# Ervin Nyiregyhazi - romantic style composer and pianist



## Michael Sayers (Jun 7, 2015)

Hi Everyone,

Ervin Nyiregyhazi was a romantic style composer and pianist whose work is little known and, in my belief, the compositions are worthy of performances and recordings. I've set up a playlist at YouTube for all the recordings of Nyiregyhazi's music there which I have been able to find. These should give some idea of the qualities of his music.

https://www.youtube.com/playlist?list=PLgUUkZXeqINMpAr7DlszWCBUWIgazRM24

Mvh,
Michael


----------



## joen_cph (Jan 17, 2010)

I was unaware of the amount of pieces composed & recorded on you-tube, thanks.


----------



## millionrainbows (Jun 23, 2012)

Michael Sayers said:


> Hi Everyone,
> 
> Ervin Nyiregyhazi was a romantic style composer and pianist whose work is little known and, in my belief, the compositions are worthy of performances and recordings. I've set up a playlist at YouTube for all the recordings of Nyiregyhazi's music there which I have been able to find. These should give some idea of the qualities of his music.
> 
> Michael


I'm a fan of (thank God for cut and paste) Ervin Nyiregyhazi as well. I bought the 2-LP set on Columbia. It was very well recorded and produced. Unfortunately, his story is tragic, involving a fragile psyche and alcohol use. He was supposedly the last exponent of a fading Romantic tradition.

BTW, the above link is to a performance by Stefan Abels of a Nyireghazi *composition, *not his playing.


----------



## Mandryka (Feb 22, 2013)

millionrainbows said:


> I'm a fan of (thank God for cut and paste) Ervin Nyiregyhazi as well.
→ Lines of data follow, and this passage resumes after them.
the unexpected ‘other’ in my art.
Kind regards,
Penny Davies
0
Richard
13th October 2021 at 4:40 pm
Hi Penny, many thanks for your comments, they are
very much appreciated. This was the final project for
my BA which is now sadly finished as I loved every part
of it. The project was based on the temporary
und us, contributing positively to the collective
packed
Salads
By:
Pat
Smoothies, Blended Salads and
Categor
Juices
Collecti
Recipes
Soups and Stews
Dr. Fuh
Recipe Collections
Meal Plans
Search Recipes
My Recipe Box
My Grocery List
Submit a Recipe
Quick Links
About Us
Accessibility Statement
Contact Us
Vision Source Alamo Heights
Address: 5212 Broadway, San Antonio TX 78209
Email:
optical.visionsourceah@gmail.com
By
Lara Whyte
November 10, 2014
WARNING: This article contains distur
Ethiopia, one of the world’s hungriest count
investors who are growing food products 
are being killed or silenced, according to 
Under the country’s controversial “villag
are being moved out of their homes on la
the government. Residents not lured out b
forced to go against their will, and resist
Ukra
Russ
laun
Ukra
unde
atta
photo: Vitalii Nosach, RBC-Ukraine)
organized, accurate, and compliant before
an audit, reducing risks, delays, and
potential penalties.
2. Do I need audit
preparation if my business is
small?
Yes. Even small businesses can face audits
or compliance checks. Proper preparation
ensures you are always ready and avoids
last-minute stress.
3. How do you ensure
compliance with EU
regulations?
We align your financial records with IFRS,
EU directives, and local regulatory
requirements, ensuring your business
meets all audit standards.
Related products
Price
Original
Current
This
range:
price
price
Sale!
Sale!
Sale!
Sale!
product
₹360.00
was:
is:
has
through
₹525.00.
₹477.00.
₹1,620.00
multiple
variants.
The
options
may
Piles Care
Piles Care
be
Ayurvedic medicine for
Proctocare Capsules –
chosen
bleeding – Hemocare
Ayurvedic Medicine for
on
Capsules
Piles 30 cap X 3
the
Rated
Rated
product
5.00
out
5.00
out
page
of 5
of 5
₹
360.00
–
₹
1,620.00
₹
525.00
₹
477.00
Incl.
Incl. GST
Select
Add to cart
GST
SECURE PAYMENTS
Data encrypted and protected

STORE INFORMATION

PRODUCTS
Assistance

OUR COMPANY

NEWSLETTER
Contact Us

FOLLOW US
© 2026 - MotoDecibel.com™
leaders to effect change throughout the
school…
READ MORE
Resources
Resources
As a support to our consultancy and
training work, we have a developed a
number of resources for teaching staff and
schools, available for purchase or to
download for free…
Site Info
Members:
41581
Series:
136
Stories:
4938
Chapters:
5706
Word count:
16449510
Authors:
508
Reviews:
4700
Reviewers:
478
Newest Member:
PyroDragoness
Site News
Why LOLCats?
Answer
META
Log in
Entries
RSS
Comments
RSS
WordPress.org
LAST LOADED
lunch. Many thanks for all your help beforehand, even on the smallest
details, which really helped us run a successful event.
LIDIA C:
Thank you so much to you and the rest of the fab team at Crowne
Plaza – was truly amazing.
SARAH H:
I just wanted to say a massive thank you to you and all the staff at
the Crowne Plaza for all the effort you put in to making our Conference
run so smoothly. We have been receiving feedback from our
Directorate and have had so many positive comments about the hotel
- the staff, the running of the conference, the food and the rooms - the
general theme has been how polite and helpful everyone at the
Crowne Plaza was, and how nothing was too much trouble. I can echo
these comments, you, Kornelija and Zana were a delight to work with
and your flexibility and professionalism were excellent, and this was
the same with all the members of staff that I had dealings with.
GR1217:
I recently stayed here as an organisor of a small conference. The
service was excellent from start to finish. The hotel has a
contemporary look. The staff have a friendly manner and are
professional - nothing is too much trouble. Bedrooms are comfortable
I bought the 2-LP set on Columbia. It was very well recorded and produced. Unfortunately, his story is tragic, involving a fragile psyche and alcohol use. He was supposedly the last exponent of a fading Romantic tradition.
> 
> BTW, the above link is to a performance by Stefan Abels of a Nyireghazi *composition, *not his playing.


Do you think he could have played Beethoven? I don't - not Bach neither. In the biography it's claimed that he could, play central repetoire, though I think Klemperer disagreed.

On that LP there are some threnodies from the end of the Années which I liked. He's good in threnodies because the music suits his lugubtious temperament.

Re his own music, I found the recording of opera transcriptions unlistenable I'm afraid.


----------



## Michael Sayers (Jun 7, 2015)

joen_cph said:


> I was unaware of the amount of pieces composed & recorded on you-tube, thanks.


I might record several later this year to add to the playlist. I am thinking about including some of the long ones [30+ pagers].

Mvh,
Michael


----------



## Michael Sayers (Jun 7, 2015)

Mandryka said:


> Do you think he could have played Beethoven? I don't - not Bach neither. In the biography it's claimed that he could, play central repetoire, though I think Klemperer disagreed.
> 
> On that LP there are some threnodies from the end of the Années which I liked. He's good in threnodies because the music suits his lugubtious temperament.
> 
> Re his own music, I found the recording of opera transcriptions unlistenable I'm afraid.


These three clips are of Nyiegyhazi playing the Bach-Brahms l.h. Chaconne study in a 1946 movie soundtrack:

http://www.fugue.us/Beast_Five_1.mp3

http://www.fugue.us/Beast_Five_2.mp3

http://www.fugue.us/Beast_Five%203.mp3

Mvh,
Michael


----------